The Power Index

Adapted from: How to Write and Publish Poetry, Chapter 7, Part 1

"All you have to do to write a poem
Is to name a thing.
And the beauty of it, the idea of it
Blossoms in the mind
like a flower."
...Lawrence Keough, from "Whitman Was Right," Parnassus, Win 96

"Circle all adjectives in red. Look at them all as
being guilty and then try to defend them."
...John Ciardi

"you are a strong verb / against green /chalkoard" ...Charles Rampp, "Clay Verb," Parnassus, Spr 88

"The safest words are always those which bring us most directly to facts." ...Charles H. Parkhurst

We indicated a couple chapters back that writing poetry is simple if we remember one admonition: Poetry is noun things doing verb things. Teachers and editors wear out their voices and trusty red pens giving the same advice over and over: "Get more nouns and verbs into your writing." That isn't just pesky old modern teachers talking. An ancient Chinese proverb reminds us: "The beginning of wisdom is to call things by their right names."

When Gronk, our mutual ancestor—stalking away from his argument with Mrs. Gronk in their dimly lit cave condo—first lifted himself to speech, he muttered the Gronkian equivalent of "Gronk go!" The dimmer caverns of his brain remembered hearing those two grunts used separately in other contexts, but his budding intellect, heightened by the argument, linked them into a combination that carried meaning and mirrored his activity. A name and an action—labels for physical events—nouns and verbs. Language was born.

As descendants of Gronk, we have expanded our vocabulary and structural choices, but language still exists primarily to describe the physical world. Even words we think of as abstract and non-physical are, as Ralph W. Emerson's famous essay "Nature" pointed out, rooted in nature and physical description. Wrong comes from a root meaning twisted, and right means straight. Transgression means crossing the line. Physical images. Precise language does not stray far from those early labels Gronk and his kin gave to objects and actions. The best poetry uses literal images that clearly and accurately evoke the natural world.

Suppose we could find a way to measure the relative strength of such words in our writing. Suppose it were simple and easy to use. Using it, we might take a significant step toward improving the effectiveness of what we write.

"And so he invented–Drum Roll Please–the power index!"

Thank you, Harry. Someone might think you are repeating this course....

"It works!"

If my barker hasn't driven away the crowd, shall we proceed? The Power Index (PI for short) is a method for measuring the strength of words we write by comparing the number of strong and weak words in a selection. Of course, no one measurement can gauge the total effectiveness of a piece of writing, but the PI can give a quick idea of overall strength. It can also draw attention to specific areas and specific words ripe for revision.

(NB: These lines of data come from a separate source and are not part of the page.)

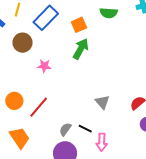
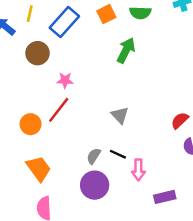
orange square: (79, 25) -> (106, 14), moved
green arrow: (81, 49) -> (126, 50), moved
gray triangle: (102, 102) -> (120, 115), moved
red line: (39, 107) -> (59, 110), moved

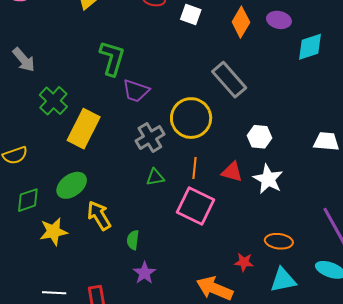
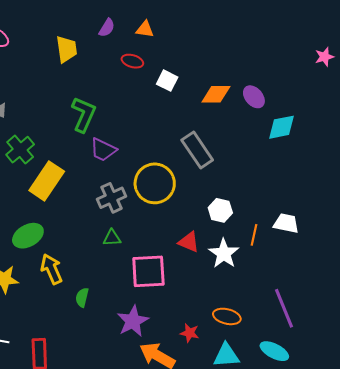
purple ellipse: (279, 20) -> (254, 97), turned 30
orange diamond: (241, 22) -> (216, 94), turned 52
orange line: (194, 168) -> (254, 235), moved
pink square: (196, 206) -> (148, 271), turned -36
purple star: (144, 273) -> (133, 321), moved, size x1.4

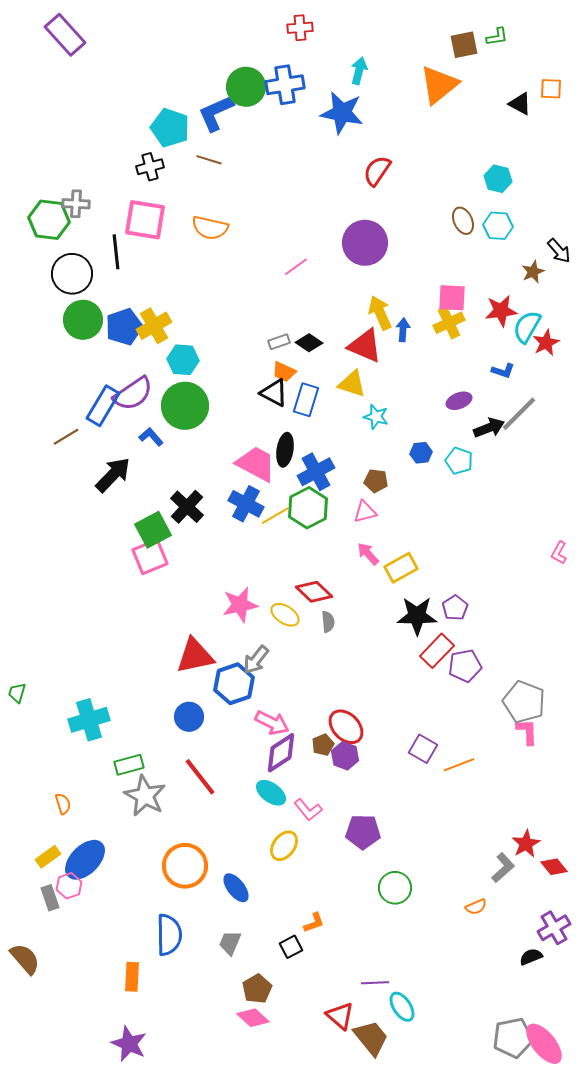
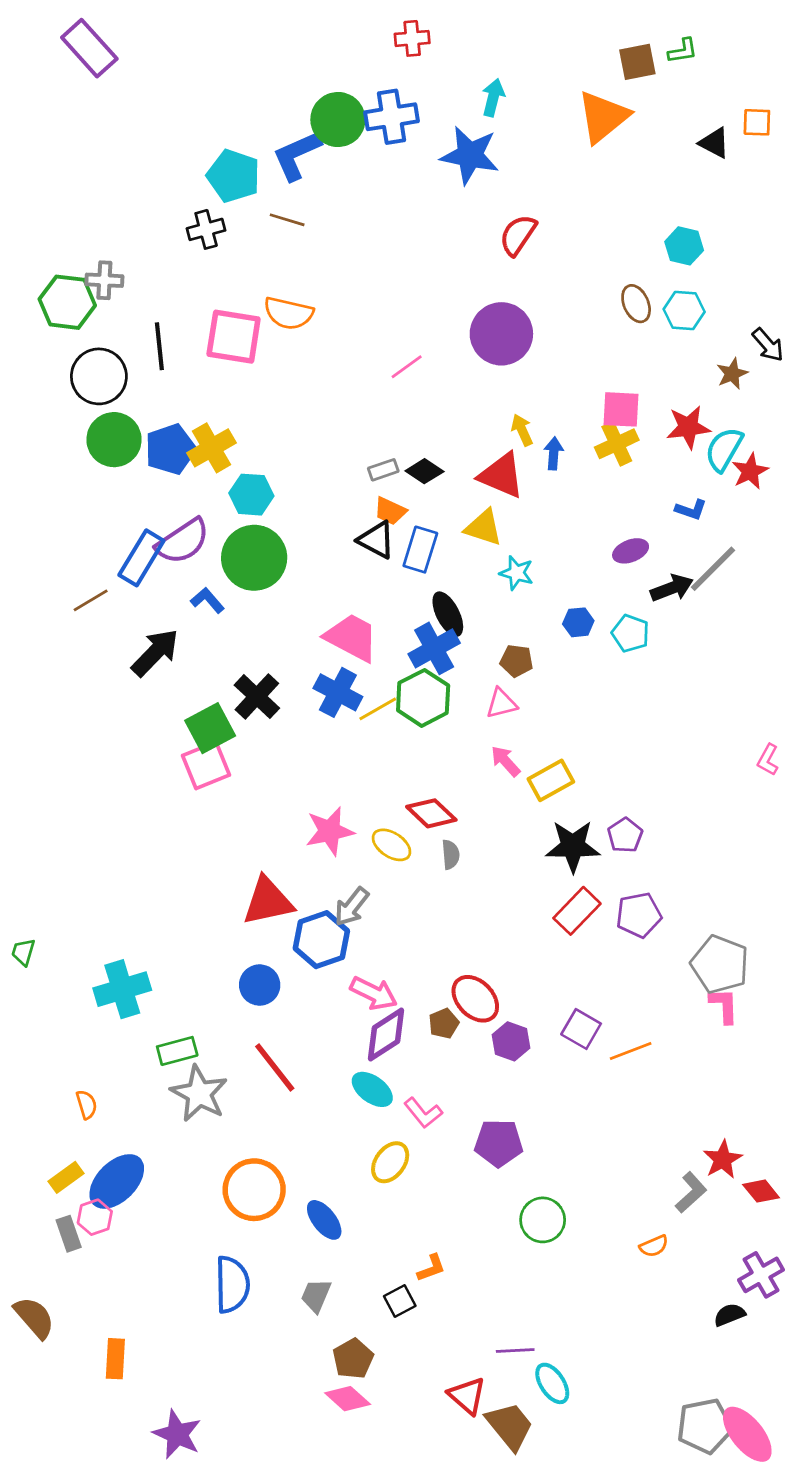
pink square: (145, 220) -> (234, 337), moved
yellow arrow: (380, 313) -> (522, 430), size x0.7
black ellipse: (285, 450) -> (448, 614), moved, turned -36
red rectangle: (437, 651) -> (577, 911), moved
purple hexagon: (345, 756) -> (511, 1041), moved
orange rectangle: (132, 977) -> (115, 1359), moved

"As Bill Rattlesword said, `Let us proceed to judgement.'"

"Sit down, Harry."

Thank you, Keisha. OK, let's go.

PROCEDURE

From somewhere near the beginning of a prose or poetry selection, pick a passage and count the number of words accurately. If the passage contains exactly 100 words, your figuring will be easier, but any number will do. The larger the passage, the greater the reliability.

Count the number of power words by going through the selection and underlining each one you find.

Words That Count:

Words That Do Not Count:

Count all power words; write that total and the total of all words as a fraction: Forty power words in a 100-word passage would be 40/100.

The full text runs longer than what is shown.